Une triple « brutalisation »

Cette sombre perspective peut-elle ressouder un front républicain solide face à des électeurs qui cherchent, par leur vote RN, avant tout à se débarrasser du personnel politique en place ? En tout cas, elle n’a pas dissuadé d’anciens responsables et des essayistes issus de la gauche de considérer que, dans leur hiérarchie des périls du moment, celui du NFP était bien plus élevé que celui de l’extrême droite.

Est-ce un autre effet de l’affolement qui caractérise cette campagne tronquée ? De fait, le paysage électoral, en cette veille de premier tour, paraît marqué par les effets d’une triple « brutalisation ». Au centre, c’est le président de la République, en personne, qui porte cette violence verbale jusqu’au cœur de la campagne en déclarant notamment redouter une « guerre civile » si le RN ou le NFP l’emportait.

Propos ahurissants pour un chef de l’Etat, qui ne font que prolonger la façon dont il n’a cessé de créer de la tension. Reconstruire l’espace politique français en ruine, dans lequel il a émergé il y a sept ans, en commençant par son centre, aurait demandé une humilité, une attention aux autres de tous les instants. Mais Emmanuel Macron ne dispose visiblement d’aucune de ces vertus, et son entourage n’a jamais été pensé pour compenser ses défauts. Son narcissisme a fini par l’exposer à un rejet supérieur à celui qui l’avait placé au pouvoir et par menacer tout le bloc central de sa majorité d’effondrement.

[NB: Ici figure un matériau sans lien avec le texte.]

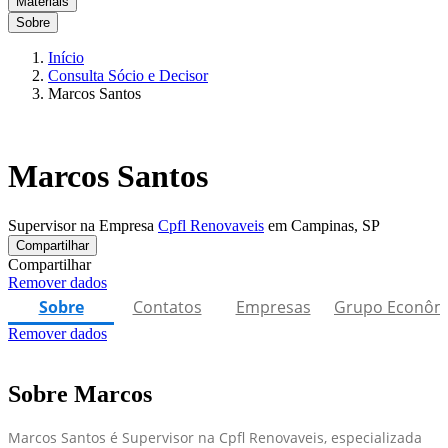
Materiais
Sobre
Início
Consulta Sócio e Decisor
Marcos Santos
Marcos Santos
Supervisor na Empresa
Cpfl Renovaveis
em Campinas, SP
Compartilhar
Compartilhar
Remover dados
Sobre
Contatos
Empresas
Grupo Econôm
Remover dados
Sobre Marcos
Marcos Santos é Supervisor na Cpfl Renovaveis, especializada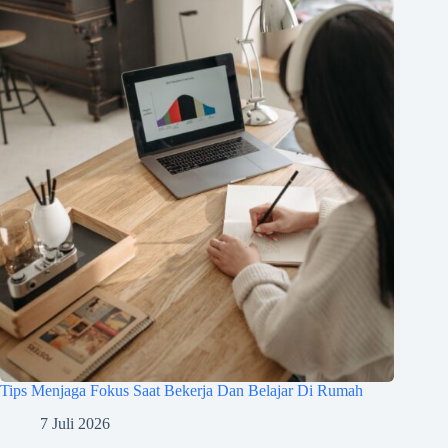
Tips Menjaga Fokus Saat Bekerja Dan Belajar Di Rumah
7 Juli 2026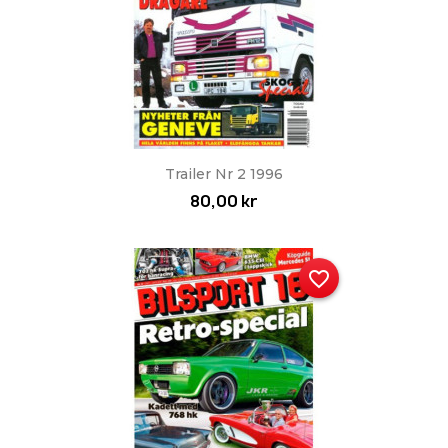
Trailer Nr 2 1996
80,00 kr
favorite_border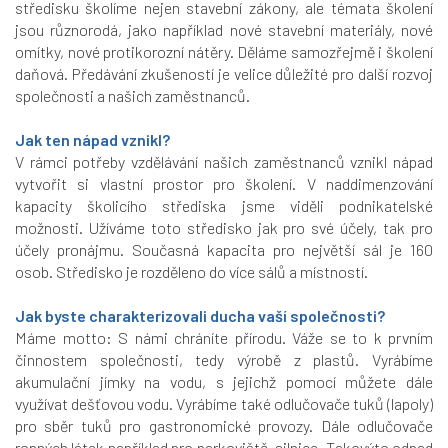
středisku školíme nejen stavební zákony, ale témata školení
jsou různorodá, jako například nové stavební materiály, nové
omítky, nové protikorozní nátěry. Děláme samozřejmě i školení
daňová. Předávání zkušeností je velice důležité pro další rozvoj
společnosti a našich zaměstnanců.
Jak ten nápad vznikl?
V rámci potřeby vzdělávání našich zaměstnanců vznikl nápad
vytvořit si vlastní prostor pro školení. V naddimenzování
kapacity školicího střediska jsme viděli podnikatelské
možnosti. Užíváme toto středisko jak pro své účely, tak pro
účely pronájmu. Současná kapacita pro největší sál je 160
osob. Středisko je rozděleno do více sálů a místností.
Jak byste charakterizovali ducha vaší společnosti?
Máme motto: S námi chráníte přírodu. Váže se to k prvním
činnostem společnosti, tedy výrobě z plastů. Vyrábíme
akumulační jímky na vodu, s jejichž pomocí můžete dále
využívat dešťovou vodu. Vyrábíme také odlučovače tuků (lapoly)
pro sběr tuků pro gastronomické provozy. Dále odlučovače
ropných látek například pro parkoviště, silnice. Takovýto odpad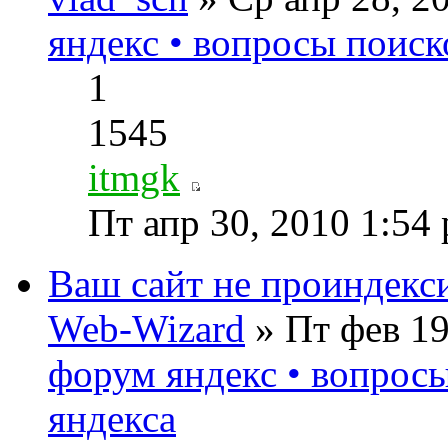
яндекс • вопросы поиск
1
1545
itmgk
Пт апр 30, 2010 1:54
Ваш сайт не проиндекс
Web-Wizard
» Пт фев 19
форум яндекс • вопрос
яндекса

A gauche, c’est Jean-Luc Mélenchon qui complique la démarche d’union. Là encore, son impopularité est liée à son choix de la violence verbale et d’une stratégie de l’affrontement permanent, depuis plusieurs années, aggravée par une pratique sectaire du pouvoir qui l’a conduit à éliminer plusieurs de ses anciens proches, devenus opposants, des investitures de La France insoumise (LFI) au sein du NFP. En outre, sa stratégie de placer le conflit israélo-palestinien au centre de la campagne des européennes, ainsi que ses provocations et ses déclarations ambiguës sur le sujet, l’a exposé personnellement, ainsi que son parti, aux accusations d’antisémitisme. Les « insoumis » s’insurgent aujourd’hui contre cette « instrumentalisation », alors qu’il aurait été bien plus convaincant de poser quelques mots clairs dès le 7 octobre 2023 sur le massacre, les prises d’otages et les atrocités commises par le Hamas au cours de son opération terroriste.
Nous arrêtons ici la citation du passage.